What Are Closing Costs?

One of the last steps of purchasing a home is paying all of the closing costs. These costs are generally fees associated with the purchase of the home that are charged by the lender or a third party. The home buyer typically pays the closing costs, but motivated sellers sometimes agree to cover them in order to quickly sell their home. Here are some basic answers to frequently asked questions regarding closing costs you might find helpful when you make the decision to buy your first home.

 What All Is Included in Closing Costs?

Closing costs will obviously vary based on a number of factors including the area where the property is located and the state you live in. Featured below are just a few of the fees that may be included in the closing costs that the buyer is required to pay before purchasing a home. Keep in mind that all home buying transactions are different and your closing costs may include all of these charges, only just a few or perhaps others that are not listed.

  • Credit report fee
  • Loan origination fee
  • Attorney's fees
  • The home inspection fee
  • Pest inspection fee
  • The survey fee (for verifying property lines)
  • An appraisal fee
  • Discount points (fees you pay in exchange for a lower interest rate)
  • Title insurance
  • Title search fees (pays for a title background check to ensure there are no unpaid mortgages or tax liens on the home)
  • An escrow deposit
  • A recording fee (paid to the city or county to have them document the new land records)
  • An underwriting fee (covers the cost of reviewing the application for the mortgage loan)

 Can Closing Costs Be Avoided?

There are a few ways home buyers can avoid paying closing costs.
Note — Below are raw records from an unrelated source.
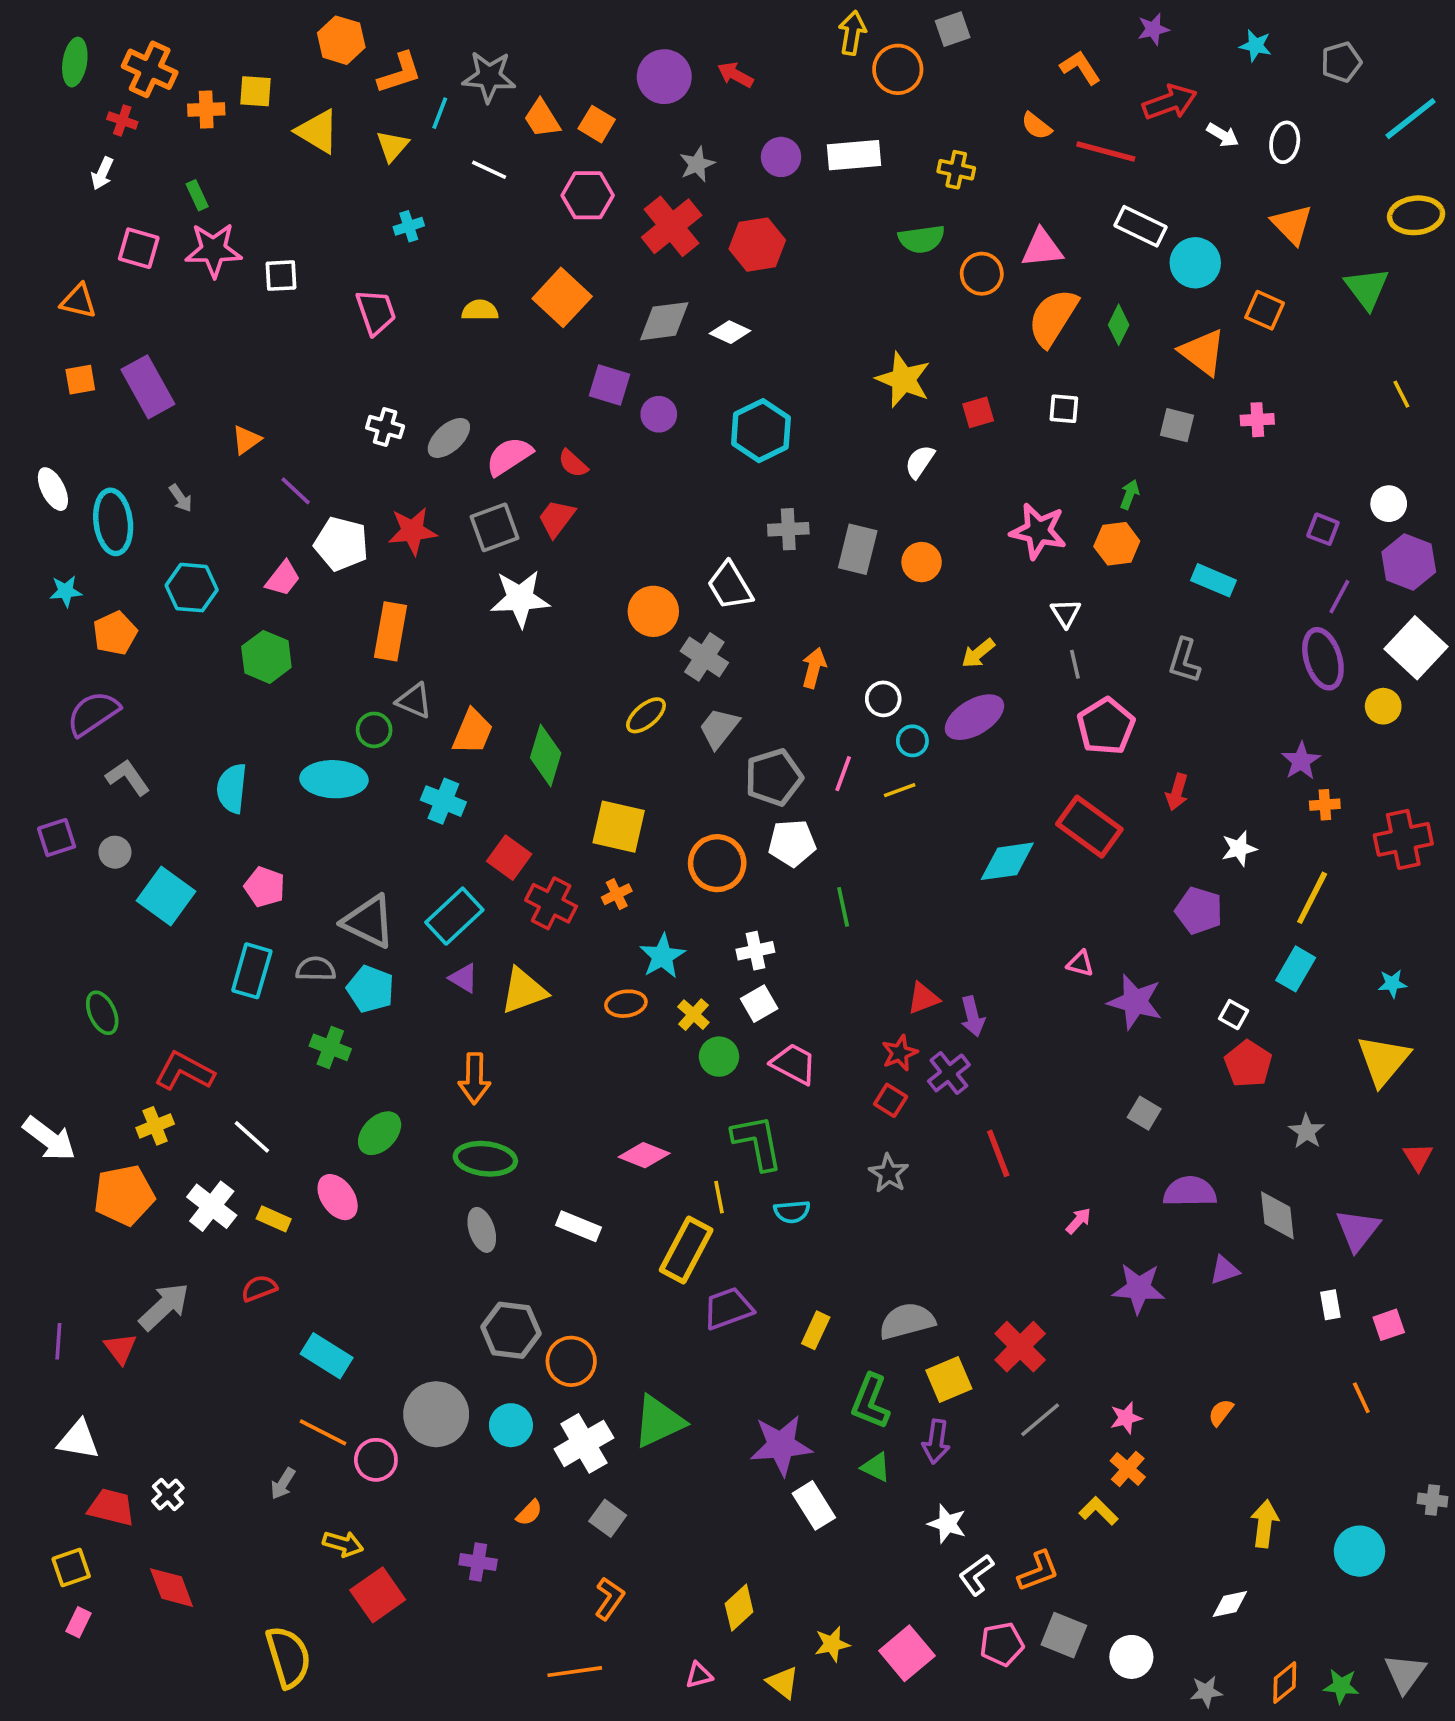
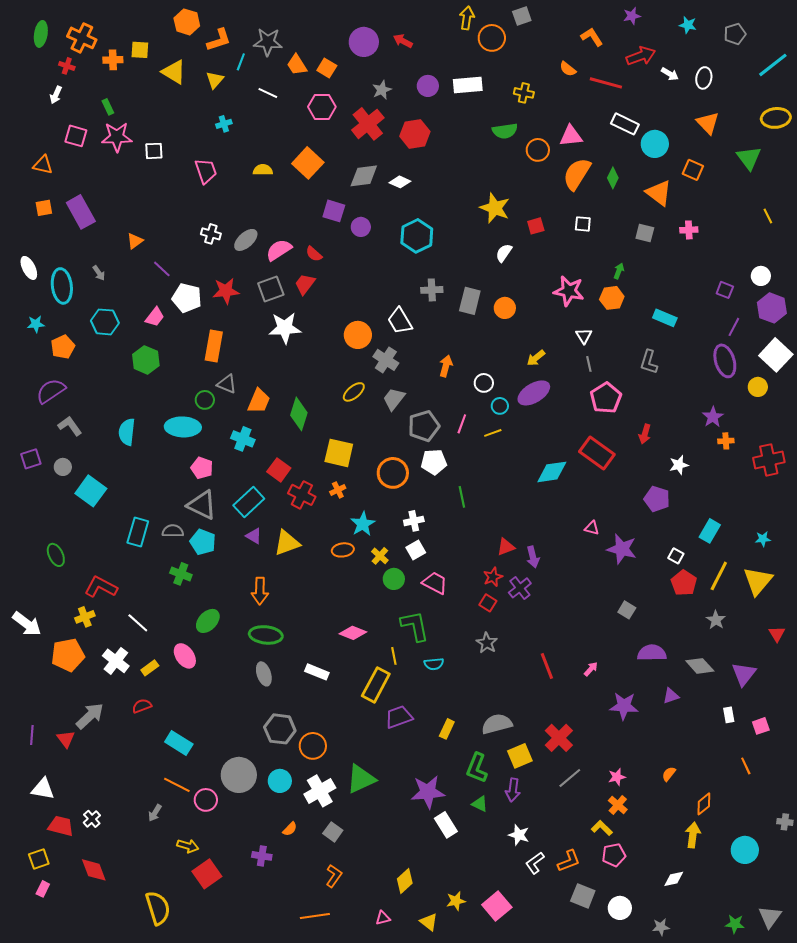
pink pentagon: (265, 887) -> (202, 468), moved
yellow line: (1312, 898) -> (719, 576), moved
red line: (998, 1153) -> (547, 666), moved
gray diamond: (1277, 1215) -> (700, 666), turned -36
yellow rectangle: (274, 1219) -> (150, 668), turned -60
pink pentagon: (1002, 1644) -> (614, 855), moved
orange diamond: (1285, 1682) -> (704, 804), moved

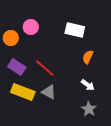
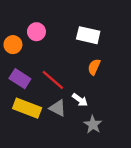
orange semicircle: (88, 57) -> (94, 67), moved
white arrow: (88, 85) -> (80, 100), moved
gray star: (89, 109) -> (93, 125), moved

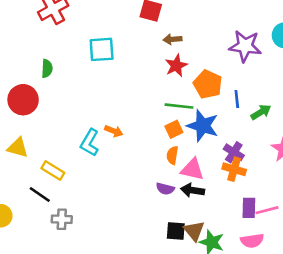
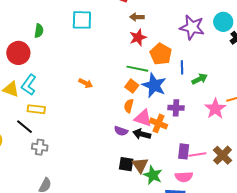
orange square: (174, 129) -> (132, 86), turned -32
cyan L-shape: (90, 143) -> (29, 85), moved
purple cross: (234, 152) -> (176, 108), turned -35
orange cross: (234, 169) -> (159, 123), moved
yellow rectangle: (53, 171) -> (36, 109), turned -30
Some lenders offer no-closing cost mortgages depending on certain special circumstances. Although you won't have to pay the closing costs at the time of closing on your new home with one of these mortgages, you may end up paying more in the long run. This is because the lender will most likely charge you a higher interest rate or include the closing costs in your monthly mortgage payments. Another way you can avoid paying closing costs as a buyer is by negotiating with the seller. As previously mentioned above, some motivated sellers will agree to cover some, if not all, of the closing costs to speed up the selling process. Some types of loans, such as VA loans, actually require the seller to pay a portion of the closing costs.

When purchasing a new home, it's important to keep in mind that you need to budget in order to cover the closing costs before you even apply for the mortgage loan. While some buyers can avoid paying most of these fees, it's best to ensure that you can cover them just in case. Being prepared can better ensure that you will be able to move in to your dream home as soon as possible.